Restate, exactly as written, the entries below from the line that holds "Common Challenges" through the line that holds "Skip to content". Pictures are not part of the copy.

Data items
--- START ---

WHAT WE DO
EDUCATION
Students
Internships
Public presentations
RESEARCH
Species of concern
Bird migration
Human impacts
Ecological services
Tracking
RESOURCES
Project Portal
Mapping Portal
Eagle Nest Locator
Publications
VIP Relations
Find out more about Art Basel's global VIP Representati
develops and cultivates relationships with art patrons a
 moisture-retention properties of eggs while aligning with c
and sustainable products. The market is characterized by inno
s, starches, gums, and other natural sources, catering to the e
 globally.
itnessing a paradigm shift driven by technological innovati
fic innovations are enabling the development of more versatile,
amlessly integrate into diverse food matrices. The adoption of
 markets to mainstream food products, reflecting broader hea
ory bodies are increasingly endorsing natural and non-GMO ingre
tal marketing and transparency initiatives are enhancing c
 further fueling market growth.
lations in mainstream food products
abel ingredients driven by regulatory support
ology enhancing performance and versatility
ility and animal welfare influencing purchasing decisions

--- END ---
--- START ---

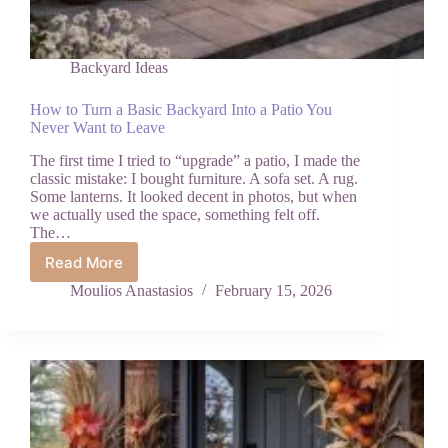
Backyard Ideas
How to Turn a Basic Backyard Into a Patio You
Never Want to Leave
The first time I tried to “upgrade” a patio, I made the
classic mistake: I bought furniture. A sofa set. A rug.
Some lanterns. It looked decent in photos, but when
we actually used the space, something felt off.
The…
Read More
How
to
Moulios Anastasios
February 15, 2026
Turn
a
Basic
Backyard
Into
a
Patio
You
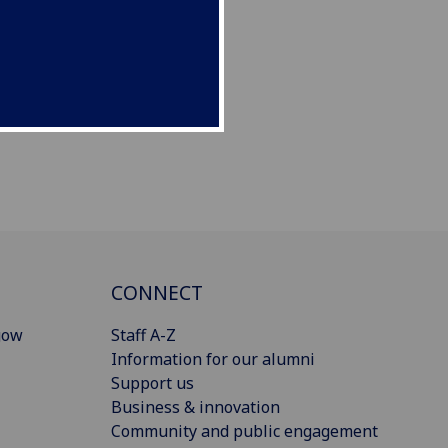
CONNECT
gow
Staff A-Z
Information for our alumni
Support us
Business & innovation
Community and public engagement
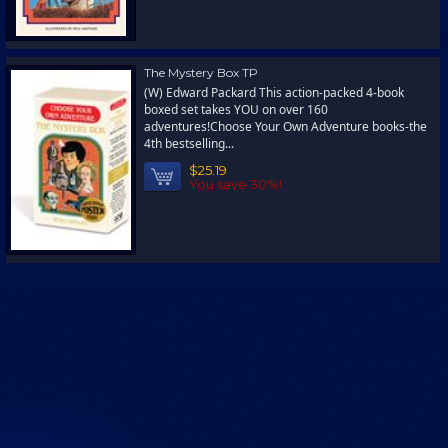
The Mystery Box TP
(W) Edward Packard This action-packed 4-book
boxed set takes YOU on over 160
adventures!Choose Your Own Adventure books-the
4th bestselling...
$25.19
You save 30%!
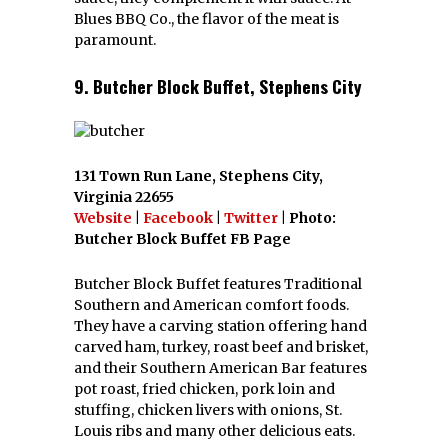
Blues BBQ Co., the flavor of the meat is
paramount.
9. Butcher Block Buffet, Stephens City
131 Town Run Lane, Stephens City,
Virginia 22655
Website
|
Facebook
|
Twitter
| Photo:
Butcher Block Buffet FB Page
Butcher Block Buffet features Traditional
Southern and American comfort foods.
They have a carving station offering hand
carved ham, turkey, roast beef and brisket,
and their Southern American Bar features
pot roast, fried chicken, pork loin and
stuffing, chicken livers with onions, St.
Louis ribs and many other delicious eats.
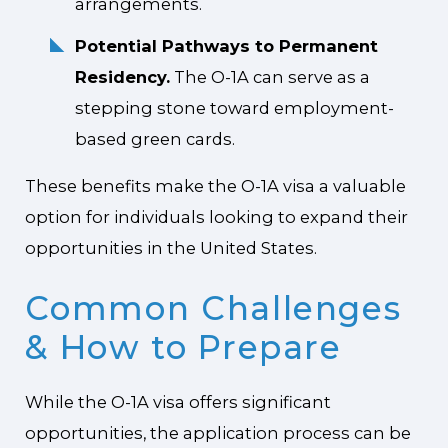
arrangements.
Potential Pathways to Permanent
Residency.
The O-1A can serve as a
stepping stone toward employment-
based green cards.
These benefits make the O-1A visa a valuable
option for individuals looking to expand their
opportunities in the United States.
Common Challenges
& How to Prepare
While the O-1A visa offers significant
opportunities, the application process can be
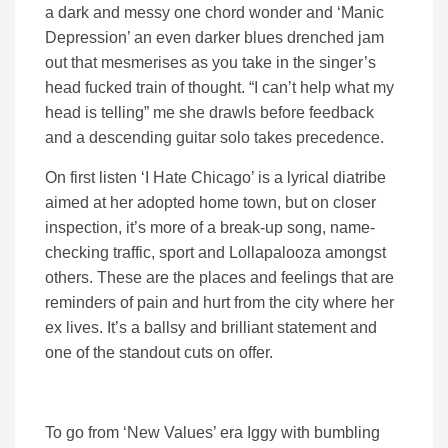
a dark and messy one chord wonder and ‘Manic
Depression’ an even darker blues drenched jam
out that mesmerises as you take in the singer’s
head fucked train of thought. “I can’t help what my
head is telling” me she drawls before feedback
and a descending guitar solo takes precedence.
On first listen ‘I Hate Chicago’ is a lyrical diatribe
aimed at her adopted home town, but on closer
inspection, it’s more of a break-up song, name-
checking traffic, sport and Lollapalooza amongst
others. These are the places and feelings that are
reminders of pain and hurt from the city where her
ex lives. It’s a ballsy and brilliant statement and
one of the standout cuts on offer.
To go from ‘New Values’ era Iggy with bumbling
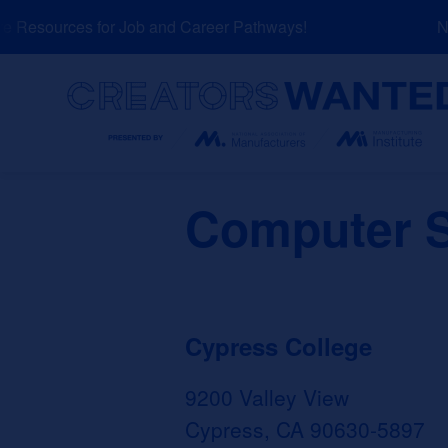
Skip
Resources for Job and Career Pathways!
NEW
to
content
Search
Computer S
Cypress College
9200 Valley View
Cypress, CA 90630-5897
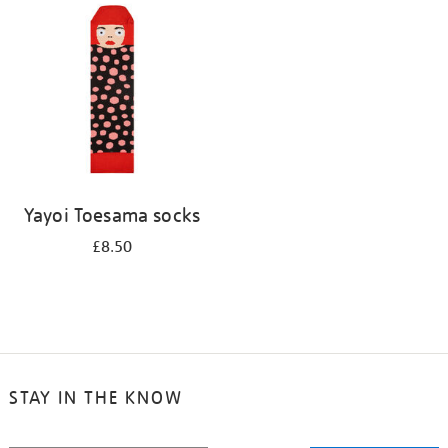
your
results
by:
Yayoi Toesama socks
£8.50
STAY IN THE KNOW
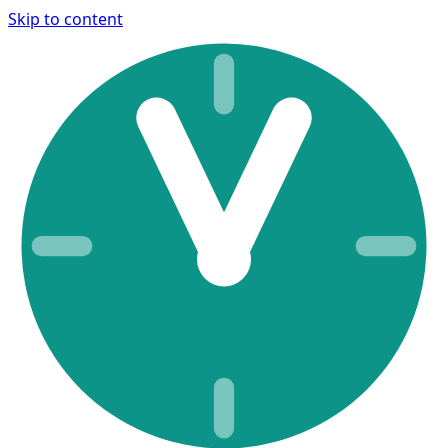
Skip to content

--- END ---

### Solution to the problem
Common Challenges
& How to Prepare
While the O-1A visa offers significant
opportunities, the application process can be
a dark and messy one chord wonder and ‘Manic
Depression’ an even darker blues drenched jam
out that mesmerises as you take in the singer’s
head fucked train of thought. “I can’t help what my
head is telling” me she drawls before feedback
and a descending guitar solo takes precedence.
On first listen ‘I Hate Chicago’ is a lyrical diatribe
aimed at her adopted home town, but on closer
inspection, it’s more of a break-up song, name-
checking traffic, sport and Lollapalooza amongst
others. These are the places and feelings that are
reminders of pain and hurt from the city where her
ex lives. It’s a ballsy and brilliant statement and
one of the standout cuts on offer.
To go from ‘New Values’ era Iggy with bumbling
Skip
Resources for Job and Career Pathways!
NEW
to
content
Search
Computer S
Cypress College
9200 Valley View
Cypress, CA 90630-5897
your
results
by:
Yayoi Toesama socks
£8.50
STAY IN THE KNOW
Skip to content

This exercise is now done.